▶ [ASSIGNMENT]: Show all lines of the listing that contain the word "首次接单部门".

▶ [STUDY MATERIAL]:
◆ ◆ ◆

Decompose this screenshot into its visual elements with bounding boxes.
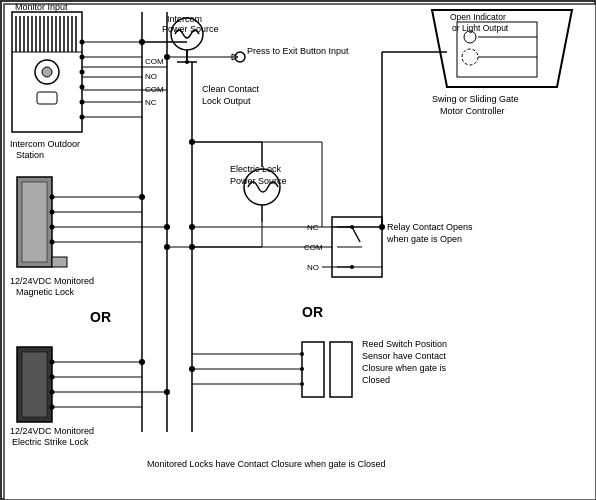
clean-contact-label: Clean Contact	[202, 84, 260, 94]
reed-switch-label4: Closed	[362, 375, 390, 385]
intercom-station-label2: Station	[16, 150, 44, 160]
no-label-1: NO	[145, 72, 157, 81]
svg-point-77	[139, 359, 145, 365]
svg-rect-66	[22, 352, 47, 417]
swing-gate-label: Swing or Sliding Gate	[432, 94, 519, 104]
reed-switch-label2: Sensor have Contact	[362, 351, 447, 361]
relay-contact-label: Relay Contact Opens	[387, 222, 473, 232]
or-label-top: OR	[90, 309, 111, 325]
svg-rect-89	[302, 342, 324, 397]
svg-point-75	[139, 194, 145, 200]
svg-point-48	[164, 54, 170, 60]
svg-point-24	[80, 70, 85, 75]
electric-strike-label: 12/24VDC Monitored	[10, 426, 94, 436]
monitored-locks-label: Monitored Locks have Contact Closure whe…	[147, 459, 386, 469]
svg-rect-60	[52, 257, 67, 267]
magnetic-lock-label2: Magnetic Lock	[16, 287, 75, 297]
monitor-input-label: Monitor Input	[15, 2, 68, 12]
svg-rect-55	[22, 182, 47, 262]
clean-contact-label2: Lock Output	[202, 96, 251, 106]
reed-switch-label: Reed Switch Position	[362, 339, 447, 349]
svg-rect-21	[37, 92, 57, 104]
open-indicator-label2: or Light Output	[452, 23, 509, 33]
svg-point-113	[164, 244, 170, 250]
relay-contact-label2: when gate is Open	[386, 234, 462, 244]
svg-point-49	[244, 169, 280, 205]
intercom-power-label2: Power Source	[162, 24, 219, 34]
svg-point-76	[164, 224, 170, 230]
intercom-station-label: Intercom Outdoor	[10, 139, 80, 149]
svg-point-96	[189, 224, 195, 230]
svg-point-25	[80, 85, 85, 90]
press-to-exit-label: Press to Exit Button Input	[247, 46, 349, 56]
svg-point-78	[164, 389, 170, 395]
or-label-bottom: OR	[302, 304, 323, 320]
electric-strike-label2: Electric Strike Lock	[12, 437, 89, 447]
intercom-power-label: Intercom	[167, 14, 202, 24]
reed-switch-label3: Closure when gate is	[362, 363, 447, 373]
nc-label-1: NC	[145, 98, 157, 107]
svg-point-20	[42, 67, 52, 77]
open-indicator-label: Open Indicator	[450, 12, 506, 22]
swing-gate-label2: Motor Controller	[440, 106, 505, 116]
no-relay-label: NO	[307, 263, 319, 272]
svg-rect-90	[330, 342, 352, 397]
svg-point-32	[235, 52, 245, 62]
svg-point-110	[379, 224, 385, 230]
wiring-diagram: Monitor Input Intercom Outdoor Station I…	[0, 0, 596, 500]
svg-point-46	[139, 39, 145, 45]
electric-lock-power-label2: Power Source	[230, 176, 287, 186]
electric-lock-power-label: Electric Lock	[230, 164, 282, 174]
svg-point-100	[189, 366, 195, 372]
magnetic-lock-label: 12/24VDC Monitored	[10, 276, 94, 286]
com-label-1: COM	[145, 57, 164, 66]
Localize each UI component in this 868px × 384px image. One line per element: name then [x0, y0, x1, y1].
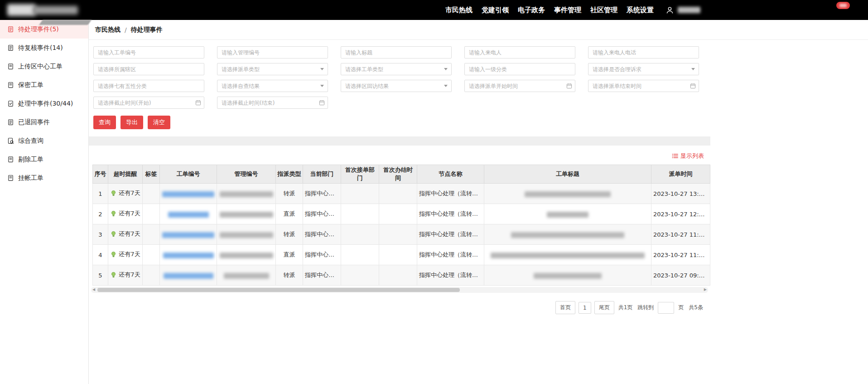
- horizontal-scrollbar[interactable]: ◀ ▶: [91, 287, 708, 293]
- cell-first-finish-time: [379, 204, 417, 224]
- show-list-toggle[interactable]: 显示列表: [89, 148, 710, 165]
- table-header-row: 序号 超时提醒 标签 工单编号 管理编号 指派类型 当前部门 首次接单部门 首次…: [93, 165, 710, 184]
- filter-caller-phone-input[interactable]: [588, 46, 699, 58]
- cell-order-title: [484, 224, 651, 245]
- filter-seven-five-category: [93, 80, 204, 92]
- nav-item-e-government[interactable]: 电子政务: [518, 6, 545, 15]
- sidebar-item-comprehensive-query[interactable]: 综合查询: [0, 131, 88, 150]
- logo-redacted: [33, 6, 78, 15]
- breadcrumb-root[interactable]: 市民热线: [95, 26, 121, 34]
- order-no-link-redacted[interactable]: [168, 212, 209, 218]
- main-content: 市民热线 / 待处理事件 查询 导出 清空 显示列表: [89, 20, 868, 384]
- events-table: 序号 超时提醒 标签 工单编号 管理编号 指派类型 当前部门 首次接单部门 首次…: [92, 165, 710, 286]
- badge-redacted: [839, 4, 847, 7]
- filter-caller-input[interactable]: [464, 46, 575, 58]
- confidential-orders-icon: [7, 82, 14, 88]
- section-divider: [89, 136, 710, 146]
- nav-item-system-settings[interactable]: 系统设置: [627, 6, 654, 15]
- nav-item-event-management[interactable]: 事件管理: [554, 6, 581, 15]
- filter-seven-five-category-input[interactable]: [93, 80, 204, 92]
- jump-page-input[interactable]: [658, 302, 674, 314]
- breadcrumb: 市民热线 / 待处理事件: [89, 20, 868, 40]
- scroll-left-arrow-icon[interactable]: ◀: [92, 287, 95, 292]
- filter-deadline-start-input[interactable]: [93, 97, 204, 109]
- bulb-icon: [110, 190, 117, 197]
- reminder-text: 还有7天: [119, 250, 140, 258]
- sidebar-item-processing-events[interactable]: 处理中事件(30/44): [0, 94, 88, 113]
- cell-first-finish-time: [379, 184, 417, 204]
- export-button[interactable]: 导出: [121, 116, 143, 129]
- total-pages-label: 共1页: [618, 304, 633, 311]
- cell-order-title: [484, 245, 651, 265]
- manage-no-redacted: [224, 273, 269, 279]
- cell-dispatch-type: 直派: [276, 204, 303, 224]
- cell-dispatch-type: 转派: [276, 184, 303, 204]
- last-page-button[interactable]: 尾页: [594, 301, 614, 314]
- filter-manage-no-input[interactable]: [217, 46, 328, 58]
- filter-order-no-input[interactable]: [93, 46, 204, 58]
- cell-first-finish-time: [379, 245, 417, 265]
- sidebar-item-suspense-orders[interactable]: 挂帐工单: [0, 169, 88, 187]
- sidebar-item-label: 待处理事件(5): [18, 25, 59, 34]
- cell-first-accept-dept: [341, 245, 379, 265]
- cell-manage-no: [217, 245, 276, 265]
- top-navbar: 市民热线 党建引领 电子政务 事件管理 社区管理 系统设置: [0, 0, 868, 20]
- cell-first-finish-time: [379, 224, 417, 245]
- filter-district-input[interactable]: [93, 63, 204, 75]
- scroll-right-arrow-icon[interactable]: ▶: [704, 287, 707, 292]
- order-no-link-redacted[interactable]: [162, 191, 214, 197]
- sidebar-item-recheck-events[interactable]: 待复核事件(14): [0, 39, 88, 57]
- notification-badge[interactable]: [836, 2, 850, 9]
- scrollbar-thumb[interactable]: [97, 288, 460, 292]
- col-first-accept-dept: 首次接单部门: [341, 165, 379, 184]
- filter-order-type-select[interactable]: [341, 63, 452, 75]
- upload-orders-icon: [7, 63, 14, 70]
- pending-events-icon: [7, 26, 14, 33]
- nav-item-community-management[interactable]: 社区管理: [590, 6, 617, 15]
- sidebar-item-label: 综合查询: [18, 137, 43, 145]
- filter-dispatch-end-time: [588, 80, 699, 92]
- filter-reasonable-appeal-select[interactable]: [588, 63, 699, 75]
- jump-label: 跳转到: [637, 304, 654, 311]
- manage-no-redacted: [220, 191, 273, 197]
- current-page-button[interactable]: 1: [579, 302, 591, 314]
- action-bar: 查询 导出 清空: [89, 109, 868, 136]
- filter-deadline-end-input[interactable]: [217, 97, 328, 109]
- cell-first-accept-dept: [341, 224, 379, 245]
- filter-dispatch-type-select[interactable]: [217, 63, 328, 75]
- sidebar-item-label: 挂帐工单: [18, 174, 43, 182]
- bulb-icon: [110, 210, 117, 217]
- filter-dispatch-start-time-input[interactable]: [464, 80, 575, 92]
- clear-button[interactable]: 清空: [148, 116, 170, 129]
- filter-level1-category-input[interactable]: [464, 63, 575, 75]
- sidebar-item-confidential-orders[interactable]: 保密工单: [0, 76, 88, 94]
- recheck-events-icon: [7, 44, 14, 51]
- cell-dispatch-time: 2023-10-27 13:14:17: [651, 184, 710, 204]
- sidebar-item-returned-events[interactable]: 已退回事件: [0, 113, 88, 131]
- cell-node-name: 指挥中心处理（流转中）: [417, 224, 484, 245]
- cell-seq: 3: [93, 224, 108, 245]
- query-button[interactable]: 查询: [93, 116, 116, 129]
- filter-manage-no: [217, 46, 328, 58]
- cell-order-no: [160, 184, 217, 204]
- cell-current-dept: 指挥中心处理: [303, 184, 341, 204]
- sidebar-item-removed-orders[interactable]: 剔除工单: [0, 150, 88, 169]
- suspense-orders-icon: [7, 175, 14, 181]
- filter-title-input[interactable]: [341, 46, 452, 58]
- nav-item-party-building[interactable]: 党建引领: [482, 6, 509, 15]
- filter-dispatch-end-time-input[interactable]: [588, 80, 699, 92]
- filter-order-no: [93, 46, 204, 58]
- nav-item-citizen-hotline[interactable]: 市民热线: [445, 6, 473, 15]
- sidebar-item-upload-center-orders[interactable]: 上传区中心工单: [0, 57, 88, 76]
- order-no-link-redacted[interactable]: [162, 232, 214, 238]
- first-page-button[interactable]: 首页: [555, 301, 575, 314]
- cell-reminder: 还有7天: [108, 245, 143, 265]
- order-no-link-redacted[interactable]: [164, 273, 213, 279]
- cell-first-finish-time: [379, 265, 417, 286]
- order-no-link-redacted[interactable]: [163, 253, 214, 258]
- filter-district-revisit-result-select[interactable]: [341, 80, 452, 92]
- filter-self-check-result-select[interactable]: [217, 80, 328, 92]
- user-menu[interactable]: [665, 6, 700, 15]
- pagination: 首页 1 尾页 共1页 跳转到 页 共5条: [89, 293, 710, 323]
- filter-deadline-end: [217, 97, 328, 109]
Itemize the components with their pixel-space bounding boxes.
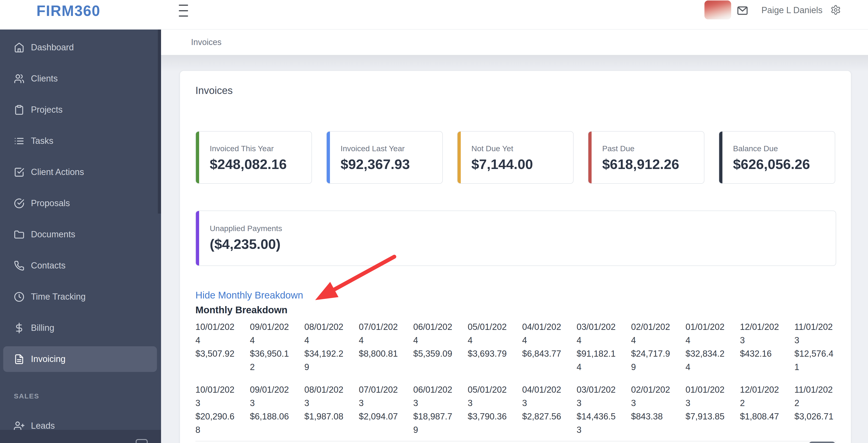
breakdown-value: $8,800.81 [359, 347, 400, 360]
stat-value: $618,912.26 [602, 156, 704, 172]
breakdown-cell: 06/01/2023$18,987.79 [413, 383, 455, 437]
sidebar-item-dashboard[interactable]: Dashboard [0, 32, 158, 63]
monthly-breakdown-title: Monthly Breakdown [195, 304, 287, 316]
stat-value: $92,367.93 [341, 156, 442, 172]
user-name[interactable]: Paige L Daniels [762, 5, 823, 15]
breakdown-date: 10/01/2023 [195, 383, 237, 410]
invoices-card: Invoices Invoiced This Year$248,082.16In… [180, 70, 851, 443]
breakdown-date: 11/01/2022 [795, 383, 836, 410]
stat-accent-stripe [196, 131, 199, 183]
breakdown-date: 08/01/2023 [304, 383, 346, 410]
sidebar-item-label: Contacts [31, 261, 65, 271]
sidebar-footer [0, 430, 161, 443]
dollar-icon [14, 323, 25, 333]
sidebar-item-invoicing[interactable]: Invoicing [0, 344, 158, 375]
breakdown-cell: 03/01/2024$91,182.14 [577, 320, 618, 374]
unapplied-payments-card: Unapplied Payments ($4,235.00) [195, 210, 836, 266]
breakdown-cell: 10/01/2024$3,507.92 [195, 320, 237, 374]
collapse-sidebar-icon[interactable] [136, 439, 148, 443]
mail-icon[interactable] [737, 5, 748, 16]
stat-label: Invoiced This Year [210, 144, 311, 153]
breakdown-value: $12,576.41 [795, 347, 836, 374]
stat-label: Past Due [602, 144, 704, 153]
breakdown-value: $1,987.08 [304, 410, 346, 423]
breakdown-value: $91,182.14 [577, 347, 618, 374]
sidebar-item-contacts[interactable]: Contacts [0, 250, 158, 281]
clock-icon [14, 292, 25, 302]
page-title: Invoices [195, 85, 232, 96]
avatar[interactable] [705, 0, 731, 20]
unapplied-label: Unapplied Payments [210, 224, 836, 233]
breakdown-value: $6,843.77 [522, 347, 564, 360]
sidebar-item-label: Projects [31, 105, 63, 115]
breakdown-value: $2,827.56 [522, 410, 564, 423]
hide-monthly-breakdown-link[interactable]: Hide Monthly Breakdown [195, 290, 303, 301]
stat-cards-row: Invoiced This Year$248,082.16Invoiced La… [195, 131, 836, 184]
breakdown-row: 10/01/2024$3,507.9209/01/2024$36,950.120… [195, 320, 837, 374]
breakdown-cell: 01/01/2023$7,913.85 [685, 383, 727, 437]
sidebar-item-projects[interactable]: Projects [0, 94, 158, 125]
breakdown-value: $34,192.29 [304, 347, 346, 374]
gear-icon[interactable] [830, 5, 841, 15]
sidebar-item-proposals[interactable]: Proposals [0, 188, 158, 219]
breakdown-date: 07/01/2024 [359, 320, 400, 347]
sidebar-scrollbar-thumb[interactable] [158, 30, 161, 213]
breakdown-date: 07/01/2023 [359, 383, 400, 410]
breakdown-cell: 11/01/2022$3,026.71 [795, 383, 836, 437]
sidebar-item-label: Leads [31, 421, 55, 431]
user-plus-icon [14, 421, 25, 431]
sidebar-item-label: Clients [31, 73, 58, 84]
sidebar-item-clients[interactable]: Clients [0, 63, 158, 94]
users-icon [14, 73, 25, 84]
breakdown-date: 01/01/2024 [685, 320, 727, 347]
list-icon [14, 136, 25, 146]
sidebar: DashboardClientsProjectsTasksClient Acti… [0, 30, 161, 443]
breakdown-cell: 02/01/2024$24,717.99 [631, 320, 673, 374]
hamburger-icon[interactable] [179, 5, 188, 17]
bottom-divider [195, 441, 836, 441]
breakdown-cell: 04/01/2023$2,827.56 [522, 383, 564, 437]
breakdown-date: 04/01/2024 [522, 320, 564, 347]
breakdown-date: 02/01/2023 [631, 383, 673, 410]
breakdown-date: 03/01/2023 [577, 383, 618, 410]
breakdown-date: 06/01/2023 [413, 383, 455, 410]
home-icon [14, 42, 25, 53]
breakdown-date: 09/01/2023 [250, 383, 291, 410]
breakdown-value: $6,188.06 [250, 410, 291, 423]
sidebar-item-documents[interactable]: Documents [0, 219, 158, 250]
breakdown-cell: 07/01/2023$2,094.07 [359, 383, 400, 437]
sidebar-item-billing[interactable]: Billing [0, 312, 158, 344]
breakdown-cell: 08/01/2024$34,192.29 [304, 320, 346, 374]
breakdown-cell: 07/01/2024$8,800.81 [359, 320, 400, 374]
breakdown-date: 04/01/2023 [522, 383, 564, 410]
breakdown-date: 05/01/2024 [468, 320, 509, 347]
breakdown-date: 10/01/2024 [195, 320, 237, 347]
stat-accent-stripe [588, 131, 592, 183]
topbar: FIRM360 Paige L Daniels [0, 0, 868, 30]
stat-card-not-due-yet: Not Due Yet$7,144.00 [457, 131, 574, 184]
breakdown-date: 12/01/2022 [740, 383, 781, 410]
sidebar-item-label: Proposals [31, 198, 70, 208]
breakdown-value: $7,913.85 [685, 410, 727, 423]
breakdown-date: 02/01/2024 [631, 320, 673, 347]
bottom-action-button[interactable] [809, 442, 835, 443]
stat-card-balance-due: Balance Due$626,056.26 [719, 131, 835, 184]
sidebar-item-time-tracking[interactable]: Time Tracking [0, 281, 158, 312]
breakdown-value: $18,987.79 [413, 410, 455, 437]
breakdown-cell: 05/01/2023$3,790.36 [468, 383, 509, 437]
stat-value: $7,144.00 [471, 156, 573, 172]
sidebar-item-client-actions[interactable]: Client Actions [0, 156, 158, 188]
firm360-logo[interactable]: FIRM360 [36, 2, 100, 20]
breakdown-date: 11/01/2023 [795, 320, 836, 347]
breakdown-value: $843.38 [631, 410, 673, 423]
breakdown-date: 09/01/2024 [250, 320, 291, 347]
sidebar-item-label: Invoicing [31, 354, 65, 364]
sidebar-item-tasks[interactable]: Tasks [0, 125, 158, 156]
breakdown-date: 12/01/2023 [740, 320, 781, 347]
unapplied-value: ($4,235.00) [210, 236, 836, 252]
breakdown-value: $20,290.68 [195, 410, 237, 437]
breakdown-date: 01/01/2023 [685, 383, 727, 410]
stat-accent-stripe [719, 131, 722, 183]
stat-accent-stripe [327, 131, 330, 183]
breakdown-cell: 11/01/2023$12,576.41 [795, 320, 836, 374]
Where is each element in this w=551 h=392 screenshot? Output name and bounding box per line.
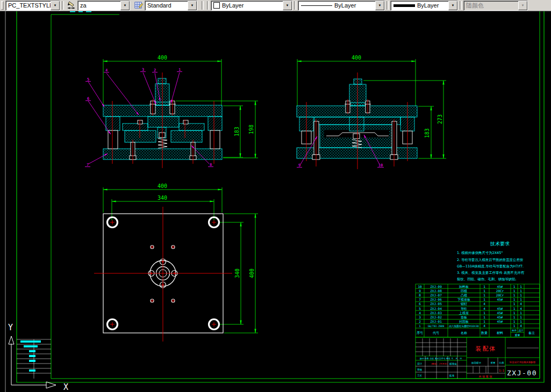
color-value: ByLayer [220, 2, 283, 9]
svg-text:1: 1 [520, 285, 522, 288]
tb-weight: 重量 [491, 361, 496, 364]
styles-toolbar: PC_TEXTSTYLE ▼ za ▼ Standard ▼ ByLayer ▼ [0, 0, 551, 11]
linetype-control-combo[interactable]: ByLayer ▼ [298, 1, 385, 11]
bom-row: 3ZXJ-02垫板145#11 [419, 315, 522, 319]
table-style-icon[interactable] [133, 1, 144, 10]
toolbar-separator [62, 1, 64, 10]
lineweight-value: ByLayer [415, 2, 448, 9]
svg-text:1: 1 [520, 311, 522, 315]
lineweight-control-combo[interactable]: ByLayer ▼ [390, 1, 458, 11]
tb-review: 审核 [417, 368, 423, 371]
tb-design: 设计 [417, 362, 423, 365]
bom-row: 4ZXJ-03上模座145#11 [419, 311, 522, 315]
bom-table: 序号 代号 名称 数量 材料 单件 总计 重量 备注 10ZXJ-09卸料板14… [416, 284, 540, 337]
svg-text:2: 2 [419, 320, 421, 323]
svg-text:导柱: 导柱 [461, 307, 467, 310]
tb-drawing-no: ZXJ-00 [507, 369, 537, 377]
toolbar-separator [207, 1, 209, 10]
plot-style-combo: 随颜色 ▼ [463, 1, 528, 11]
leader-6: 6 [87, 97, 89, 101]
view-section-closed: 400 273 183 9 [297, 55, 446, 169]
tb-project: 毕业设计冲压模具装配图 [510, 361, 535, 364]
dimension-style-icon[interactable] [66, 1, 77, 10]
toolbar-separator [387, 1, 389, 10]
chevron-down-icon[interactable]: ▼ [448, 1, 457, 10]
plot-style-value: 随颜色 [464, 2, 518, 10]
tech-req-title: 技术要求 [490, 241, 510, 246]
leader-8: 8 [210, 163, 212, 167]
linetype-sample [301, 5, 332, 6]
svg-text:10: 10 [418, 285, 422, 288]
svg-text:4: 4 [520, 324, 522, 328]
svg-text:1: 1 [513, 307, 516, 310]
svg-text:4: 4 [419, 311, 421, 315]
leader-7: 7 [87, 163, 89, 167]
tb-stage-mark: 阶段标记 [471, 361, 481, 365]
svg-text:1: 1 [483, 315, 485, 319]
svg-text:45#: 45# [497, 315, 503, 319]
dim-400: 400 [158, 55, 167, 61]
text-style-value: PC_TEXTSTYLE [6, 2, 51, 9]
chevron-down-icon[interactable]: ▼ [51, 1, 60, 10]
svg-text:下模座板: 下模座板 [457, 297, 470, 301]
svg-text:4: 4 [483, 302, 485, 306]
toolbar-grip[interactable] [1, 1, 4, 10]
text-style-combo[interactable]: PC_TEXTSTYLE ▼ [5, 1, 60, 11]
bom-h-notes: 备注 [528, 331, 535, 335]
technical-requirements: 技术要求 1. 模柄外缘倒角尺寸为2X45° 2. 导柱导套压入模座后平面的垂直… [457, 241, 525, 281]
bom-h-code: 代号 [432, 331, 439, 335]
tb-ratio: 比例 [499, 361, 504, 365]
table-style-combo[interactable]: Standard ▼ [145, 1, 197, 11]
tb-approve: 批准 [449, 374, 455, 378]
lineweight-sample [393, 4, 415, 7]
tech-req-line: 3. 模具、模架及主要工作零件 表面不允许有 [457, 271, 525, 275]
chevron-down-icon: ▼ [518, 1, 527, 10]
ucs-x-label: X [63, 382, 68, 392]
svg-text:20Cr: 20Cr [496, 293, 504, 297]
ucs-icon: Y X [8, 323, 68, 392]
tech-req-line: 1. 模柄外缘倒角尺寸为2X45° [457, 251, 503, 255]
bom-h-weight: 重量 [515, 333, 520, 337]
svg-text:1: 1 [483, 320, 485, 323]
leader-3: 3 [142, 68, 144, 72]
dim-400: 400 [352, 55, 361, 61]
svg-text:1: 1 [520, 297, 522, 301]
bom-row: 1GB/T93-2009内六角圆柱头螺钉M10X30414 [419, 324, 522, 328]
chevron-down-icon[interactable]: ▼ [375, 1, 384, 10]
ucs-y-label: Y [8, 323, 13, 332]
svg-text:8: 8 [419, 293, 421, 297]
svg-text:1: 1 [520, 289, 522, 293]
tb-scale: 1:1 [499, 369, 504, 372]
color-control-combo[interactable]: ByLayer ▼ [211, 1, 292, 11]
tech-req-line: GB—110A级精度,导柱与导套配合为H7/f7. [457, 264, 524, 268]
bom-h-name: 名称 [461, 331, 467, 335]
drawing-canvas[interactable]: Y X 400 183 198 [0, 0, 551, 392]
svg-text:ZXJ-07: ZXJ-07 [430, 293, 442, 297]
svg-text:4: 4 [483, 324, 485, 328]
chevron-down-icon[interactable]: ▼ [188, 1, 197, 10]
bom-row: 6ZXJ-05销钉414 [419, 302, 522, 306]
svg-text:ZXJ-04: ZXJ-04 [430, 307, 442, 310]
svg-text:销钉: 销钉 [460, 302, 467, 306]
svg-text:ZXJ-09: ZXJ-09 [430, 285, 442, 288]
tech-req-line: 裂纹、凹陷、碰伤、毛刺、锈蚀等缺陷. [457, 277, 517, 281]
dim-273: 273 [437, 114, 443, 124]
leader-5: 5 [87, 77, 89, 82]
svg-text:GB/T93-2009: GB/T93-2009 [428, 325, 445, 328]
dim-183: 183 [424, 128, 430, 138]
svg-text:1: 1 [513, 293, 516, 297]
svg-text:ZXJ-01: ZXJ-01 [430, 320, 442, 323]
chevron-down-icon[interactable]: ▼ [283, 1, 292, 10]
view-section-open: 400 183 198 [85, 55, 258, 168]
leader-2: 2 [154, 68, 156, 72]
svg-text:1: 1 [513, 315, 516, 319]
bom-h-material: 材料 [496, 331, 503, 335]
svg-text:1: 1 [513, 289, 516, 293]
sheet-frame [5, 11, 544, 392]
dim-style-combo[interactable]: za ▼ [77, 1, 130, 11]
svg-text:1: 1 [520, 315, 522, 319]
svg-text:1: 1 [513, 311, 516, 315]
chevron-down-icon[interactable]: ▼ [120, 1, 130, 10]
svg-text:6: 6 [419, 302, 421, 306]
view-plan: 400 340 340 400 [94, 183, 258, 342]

◆ ◆ ◆

▶ [OUTPUT]:
- table-header-row: 序号 超时提醒 标签 工单编号 管理编号 指派类型 当前部门 首次接单部门 首次…: [93, 165, 710, 184]
- events-table: 序号 超时提醒 标签 工单编号 管理编号 指派类型 当前部门 首次接单部门 首次…: [92, 165, 710, 286]
- col-first-accept-dept: 首次接单部门: [341, 165, 379, 184]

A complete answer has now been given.